Responding to the WHO calls on booster shots, White House press secretary Jen Psaki said the U.S. has donated and shared about 140 million doses with over 90 countries, "more than all other countries combined.”
She added: “From Senegal to South Africa to India, we’ve made significant investments in boosting global productions of COVID vaccines. At the same time, the President and this administration has a responsibility to do everything we can to protect people in the United States.”
U.S. health officials are continuing to assess the science and utility of boosters, and there are growing indications that the U.S. may miss the Biden administration's Sept. 20 target date for a wide rollout of extra shots for vaccinated people.
The WHO chief said he received a message of “clear support” from health ministers at a meeting of the influential Group of 20 countries this week for a commitment to help hit a WHO target that all countries vaccinate at least 40% of their people by year's end.
“A month ago, I called for a global moratorium on booster doses, at least until the end of September to prioritize vaccinating the most at risk people around the world who are yet to receive their first dose,” Tedros said. “There has been little change in the global situation since then.”
“So today, I’m calling for an extension of the moratorium until at least the end of the year to enable every country to vaccinate at least 40% of its population,” he said.
The WHO says 5.5 billion coronavirus vaccine doses have been administered so far, but 80% of those have been to upper- and middle-income countries. Rich countries have also offered to donate 1 billion doses to other countries, but fewer than 15% of those doses have “materialized," Tedros said.
He noted that manufacturers have pledged to prioritize the U.N.-backed COVAX program, which aims to get vaccines to the neediest people in the world - no matter how wealthy the country.
“We don’t want any more promises. We just want the vaccines,” the WHO chief said.
Earlier Wednesday, COVAX managers again scaled back their target to ship doses this year, projecting about 1.4 billion doses will be available through the program by year-end - down from about 1.8 billion previously. They had originally hoped to ship 2 billion doses this year.
Gavi, the Vaccine Alliance, which co-runs the program, said COVAX has faced setbacks including export restrictions from hard-hit India - a key producer of vaccines - as well as regulatory hurdles for some vaccine candidates and manufacturing troubles elsewhere. But it also said deliveries are ramping up strongly, and another 1.1 billion doses are expected to be available by year-end through the program, up from 330 million so far. Most of those doses have gone to or are destined for poorer countries.
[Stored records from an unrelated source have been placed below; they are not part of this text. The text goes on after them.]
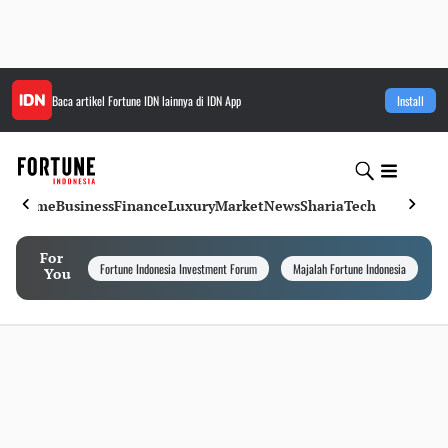
Baca artikel
Fortune IDN
lainnya di IDN App
Install
Home
Business
Finance
Luxury
Market
News
Sharia
Tech
For
Fortune Indonesia Investment Forum
Majalah Fortune Indonesia
I
You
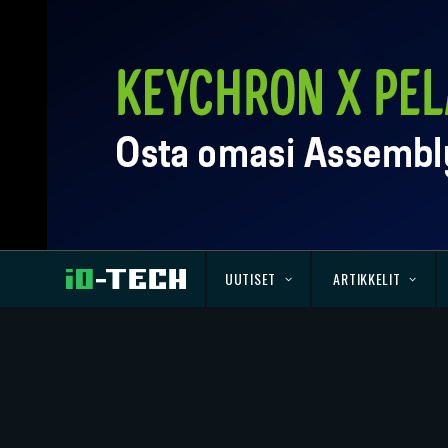
UUTISET
ARTIKKELIT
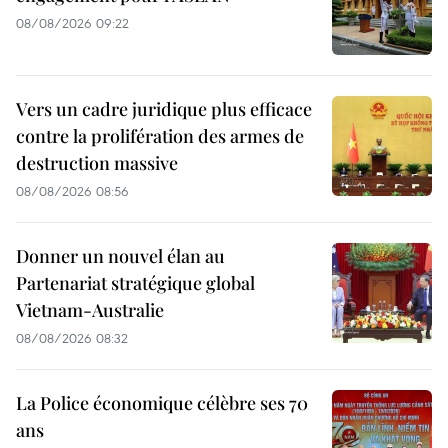
08/08/2026 09:22
Vers un cadre juridique plus efficace
contre la prolifération des armes de
destruction massive
08/08/2026 08:56
Donner un nouvel élan au
Partenariat stratégique global
Vietnam-Australie
08/08/2026 08:32
La Police économique célèbre ses 70
ans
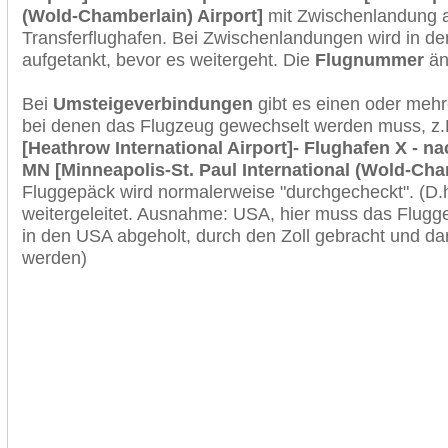
(Wold-Chamberlain) Airport]
mit Zwischenlandung 
Transferflughafen. Bei Zwischenlandungen wird in de
aufgetankt, bevor es weitergeht. Die
Flugnummer
änd
Bei
Umsteigeverbindungen
gibt es einen oder meh
bei denen das Flugzeug gewechselt werden muss, z
[Heathrow International Airport]- Flughafen X - na
MN [Minneapolis-St. Paul International (Wold-Cha
Fluggepäck wird normalerweise "durchgecheckt". (D.h
weitergeleitet. Ausnahme: USA, hier muss das Flugg
in den USA abgeholt, durch den Zoll gebracht und d
werden)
The International Federation of Pharmaceutical Manufacturers and Associations said Tuesday that about 1.5 billion COVID-19 vaccine doses are now being produced every month, and cited projections that a total of 12 billion will have been produced by year-end.
Dr. Bruce Aylward, a top adviser to Tedros, acknowledged that “some countries may be going ahead with decisions" to widely administer boosters, but that the WHO call for a moratorium “makes a real difference.” He said some countries - which he did not identify - have approached the WHO about whether booster policies could be delayed.
But admittedly, the WHO's first call for a moratorium through September has not fixed the gaping imbalance in access to vaccines.
“(O)ur role is to make sure that we put forward the strongest possible arguments and way out of this pandemic - and the way out of that is a moratorium and to extend it," Aylward said. "Because since the last time we called for it, the equity gap has gotten greater, the amount of vaccine available to low-income countries has gone down.”